(Extracted data entries)
----
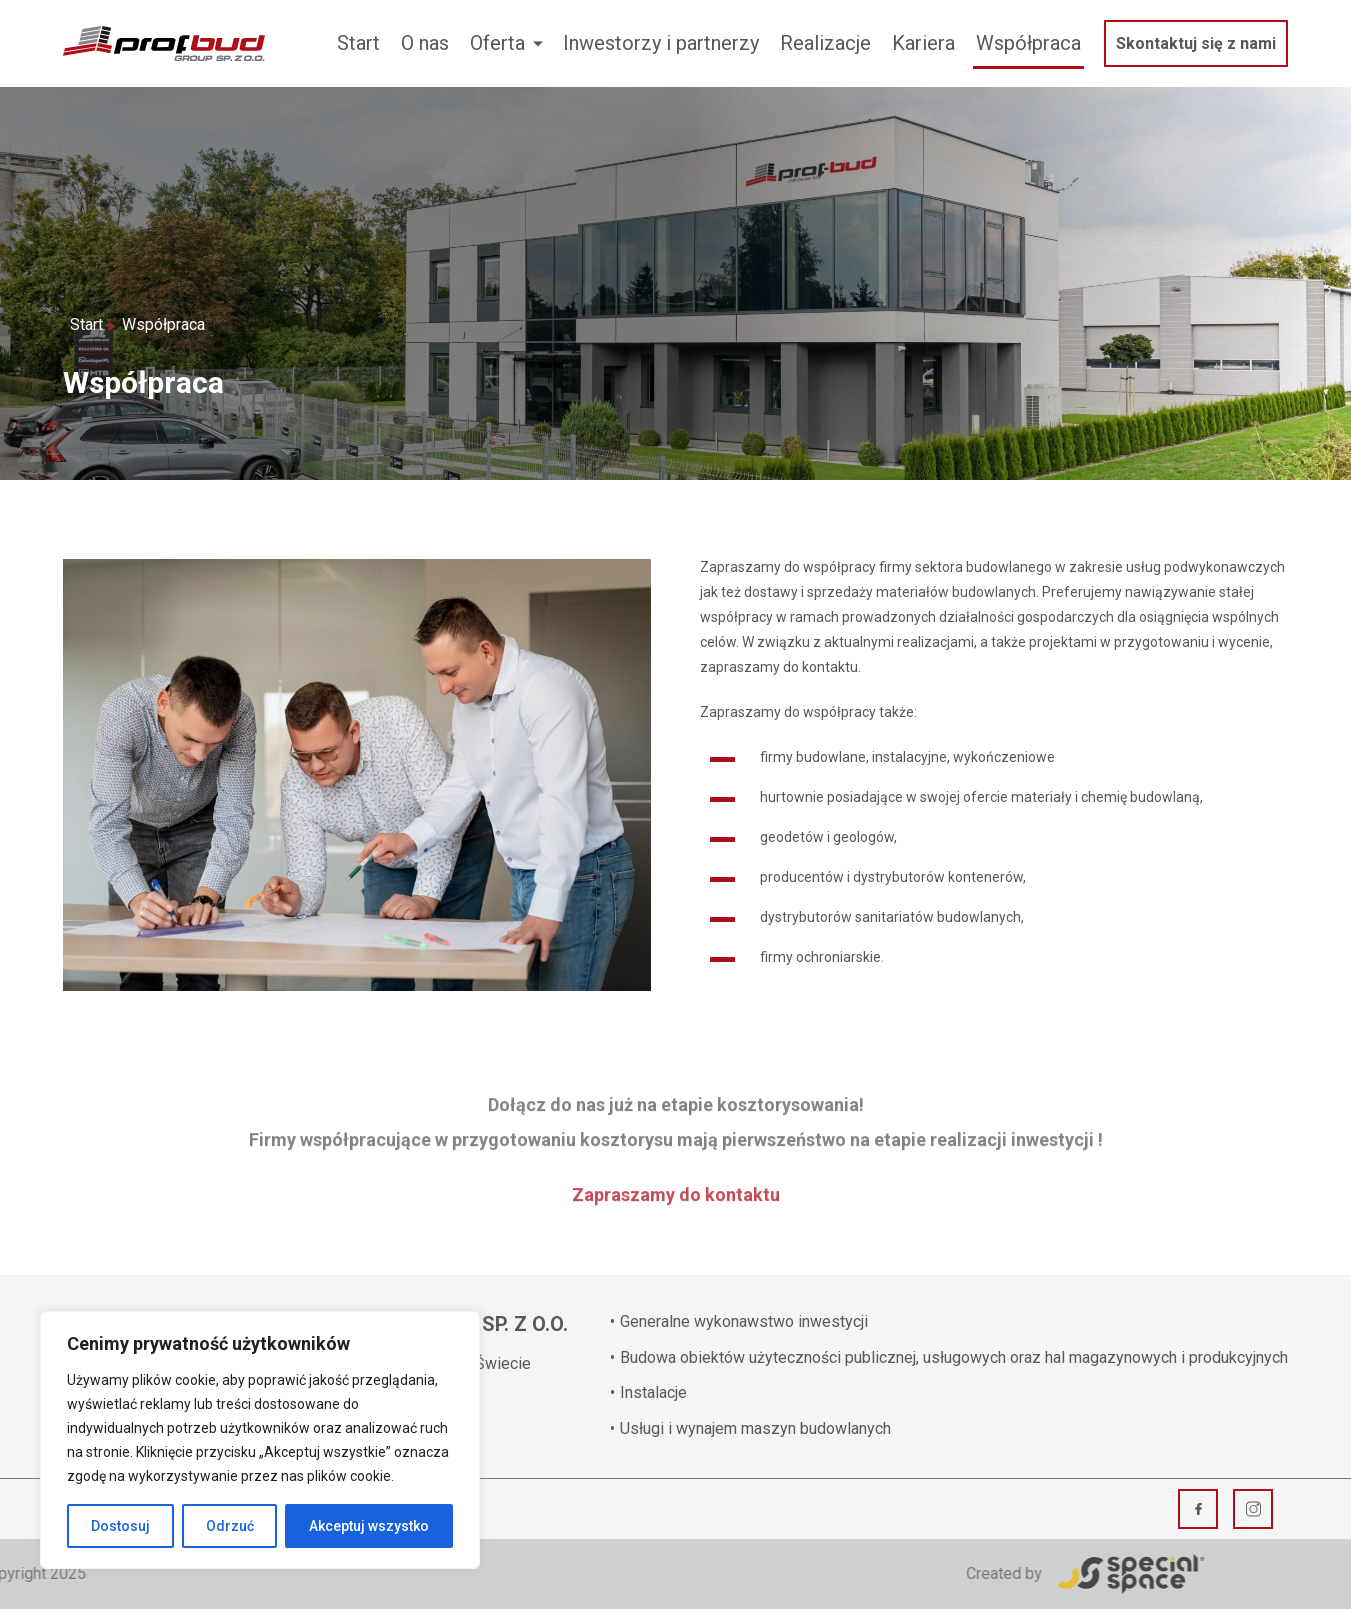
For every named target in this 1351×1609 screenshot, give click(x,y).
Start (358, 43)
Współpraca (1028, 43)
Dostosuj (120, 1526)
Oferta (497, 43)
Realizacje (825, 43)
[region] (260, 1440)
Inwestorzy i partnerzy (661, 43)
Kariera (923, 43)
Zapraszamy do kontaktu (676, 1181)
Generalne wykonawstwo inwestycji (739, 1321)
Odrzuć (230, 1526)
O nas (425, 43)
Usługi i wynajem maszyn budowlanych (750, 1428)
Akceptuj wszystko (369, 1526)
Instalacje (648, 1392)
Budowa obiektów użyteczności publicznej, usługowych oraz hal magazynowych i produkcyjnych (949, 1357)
----
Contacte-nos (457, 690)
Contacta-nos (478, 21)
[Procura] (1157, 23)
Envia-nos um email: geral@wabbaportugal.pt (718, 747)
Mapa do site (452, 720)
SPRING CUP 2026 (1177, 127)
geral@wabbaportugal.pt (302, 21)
----
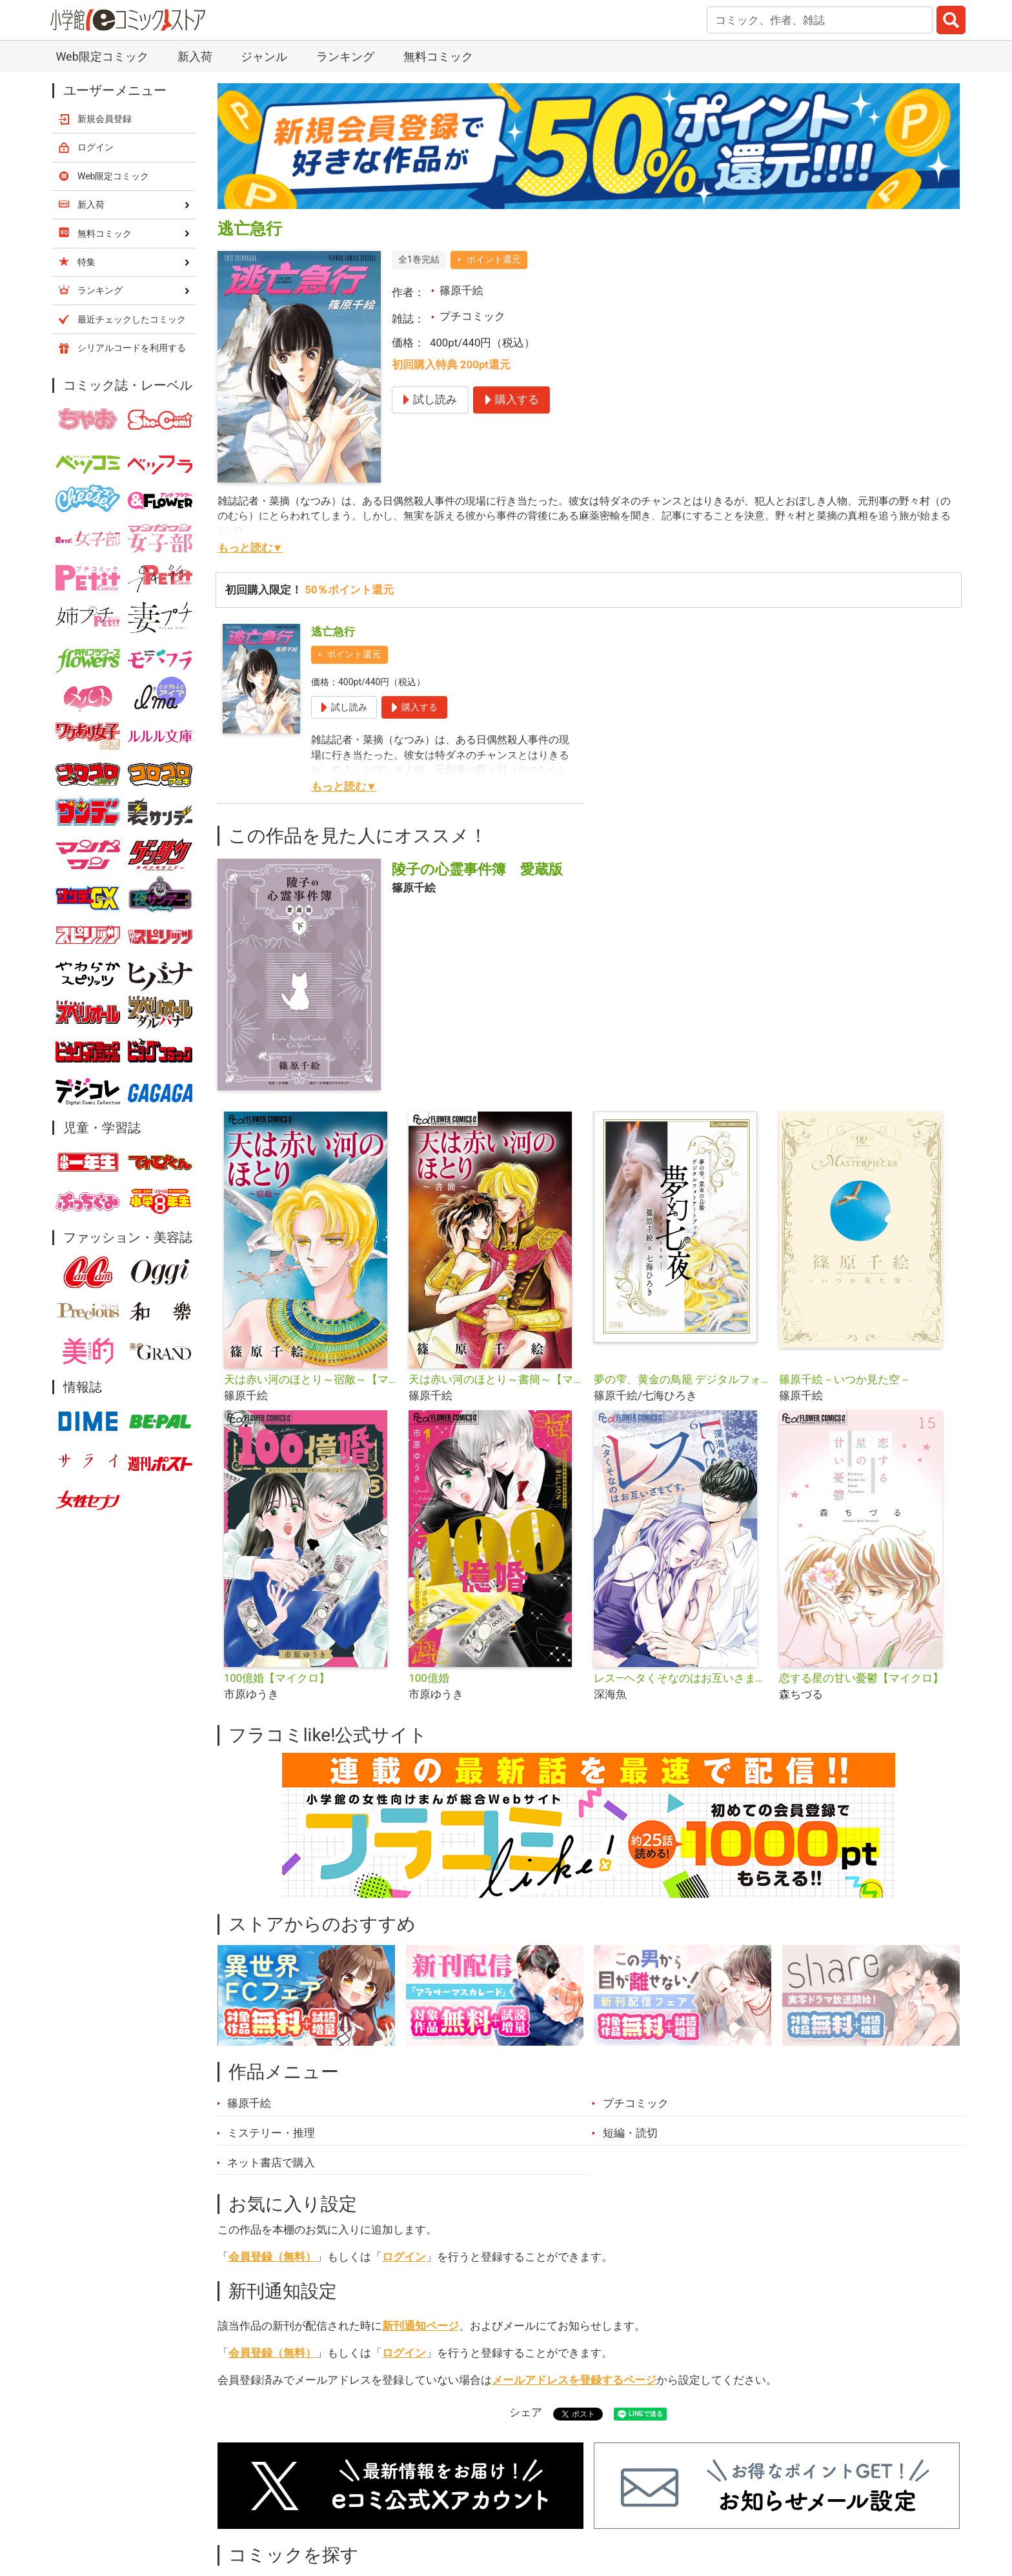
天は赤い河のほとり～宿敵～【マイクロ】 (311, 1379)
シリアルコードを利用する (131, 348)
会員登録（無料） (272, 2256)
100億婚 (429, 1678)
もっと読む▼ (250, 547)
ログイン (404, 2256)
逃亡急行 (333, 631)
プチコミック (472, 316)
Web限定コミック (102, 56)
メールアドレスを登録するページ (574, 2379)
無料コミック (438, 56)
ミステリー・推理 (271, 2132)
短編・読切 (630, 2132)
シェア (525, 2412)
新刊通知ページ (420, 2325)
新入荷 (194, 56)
----
◆ **The task**
Give back exactly the lines above starting at the line where "Start (358, 43)" appears and ending at the line where "O nas (425, 43)" appears, both included, with no other lines.

◆ **Answer space**
Start (358, 43)
Współpraca (1028, 43)
Dostosuj (120, 1526)
Oferta (497, 43)
Realizacje (825, 43)
[region] (260, 1440)
Inwestorzy i partnerzy (661, 43)
Kariera (923, 43)
Zapraszamy do kontaktu (676, 1181)
Generalne wykonawstwo inwestycji (739, 1321)
Odrzuć (230, 1526)
O nas (425, 43)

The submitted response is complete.